Politicians the world over would kill for a name as recognizable as Imran Khan.
Arguably one of the best all-around cricket players in the history of the sport, skilled at both batting and bowling, Khan dominated the pitch in the 1970s and '80s. His glowing career culminated in a World Cup win for Pakistan in 1992, in which he told his team to "fight like cornered tigers," sporting T-shirts of the animal as a symbol of his tenacity.
He swung between life in conservative Pakistan and the liberal West, and was a flamboyant celebrity whose romances often made headlines. His nine-year marriage to -- and divorce from -- British heiress Jemima Goldsmith was a fixture of the celebrity gossip columns.
In a nation obsessed with cricket, Khan has cleverly engineered his legendary status to transition into a career in politics. And after some two decades of political life, Khan on Thursday declared victory in the nation's elections -- though the vote count is continuing and there is a chance of a hung parliament. Nonetheless, he portrayed the preliminary results as a dream come true.

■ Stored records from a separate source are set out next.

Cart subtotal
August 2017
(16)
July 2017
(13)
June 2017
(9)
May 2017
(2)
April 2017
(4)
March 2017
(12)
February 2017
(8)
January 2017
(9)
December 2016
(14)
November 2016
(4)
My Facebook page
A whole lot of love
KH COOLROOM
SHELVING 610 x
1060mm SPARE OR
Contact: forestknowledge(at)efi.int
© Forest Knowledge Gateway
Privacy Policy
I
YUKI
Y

The 65-year-old has swapped his former reputation as a playboy for one as a serious politician and devout Muslim, promising the Pakistani people he would reform the country and clamp down on corruption, a scourge that affects every aspect of public life in Pakistan.

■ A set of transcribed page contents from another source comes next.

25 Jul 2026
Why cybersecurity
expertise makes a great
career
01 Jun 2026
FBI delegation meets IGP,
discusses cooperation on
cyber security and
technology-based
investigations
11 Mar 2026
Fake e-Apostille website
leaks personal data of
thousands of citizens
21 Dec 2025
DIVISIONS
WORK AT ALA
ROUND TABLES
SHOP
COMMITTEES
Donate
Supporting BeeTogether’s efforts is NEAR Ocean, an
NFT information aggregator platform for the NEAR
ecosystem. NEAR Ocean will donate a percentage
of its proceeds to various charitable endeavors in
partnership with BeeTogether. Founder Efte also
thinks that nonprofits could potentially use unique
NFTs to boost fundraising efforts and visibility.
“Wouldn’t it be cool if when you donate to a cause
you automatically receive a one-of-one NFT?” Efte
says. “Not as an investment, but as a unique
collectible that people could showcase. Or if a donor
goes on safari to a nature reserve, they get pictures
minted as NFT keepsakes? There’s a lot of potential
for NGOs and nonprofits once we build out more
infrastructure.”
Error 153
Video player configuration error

"Corruption is eating away at this country like cancer. There's one law here and there's one law out there. We will set an example, that the law is equal to everybody. The reason the West is so far ahead is because there is law and order in place there. Their institutions are strong, their justice system is strong," he said in his victory speech, according to a translator.
Khan founded his center-right Pakistan Tehreek-e-Insaf (PTI), otherwise known as the Justice Party, in 1996 and has been eying leadership for years. He gained supporters over his criticism of the US drone strikes on Pakistan, which target terror networks but often claim Pakistani civilian casualties.
According to Mosharraf Zaidi, a newspaper columnist and political analyst, Khan adopted a hardline, religious persona to appeal to a wide base of voters.
Khan has also benefited from the downfall of his political rival, former prime minister Nawaz Sharif, who was declared unfit for office in 2017 and was recently sentenced to 10 years in prison on graft charges.
Khan's anti-corruption stance has proven to be "the most effective tool in his political arsenal," Zaidi said. But some of Khan's associates and political allies also stand accused of corruption, and there is skepticism he will be able to being a clean government to power as effectively as he claims.
The military's choice?
While Khan has been a figure in Pakistani politics since the 1990s, his popularity has surged in recent years as Pakistan's middle class has grown angry and disenchanted, according to Zaidi. Pakistan has failed to kick-start its economy and is on the brink of crisis, with a spiraling currency, persistent inflation and high levels of debt.
But Zaidi warns that Khan is a populist, and questions how much he might challenge Pakistan's restrictions on civil liberties.
"He's one of the drivers of restrictions of the press; he publicly feuds and attacks newspapers and journalists. He doesn't stand for freedom unless that press freedom entails praising Imran Khan," Zaidi said.
Khan was also widely seen as the preferred candidate of the country's powerful military, which has directly ruled Pakistan for almost half its independent existence since 1947, and has maintained an outsize influence over politics throughout that period.
The country is divided into two camps, said journalist and former Pakistani ambassador to the US Husain Haqqani: those who think the military has a right to run the country and those who don't. A lot of the former have rallied to Khan, he said.
"The groups that benefited from military rule, they don't like the political class that share this power," Haqqani said.
"Their disaffection is with democracy. (Khan is a) pro-establishment populist, not an anti-establishment populist."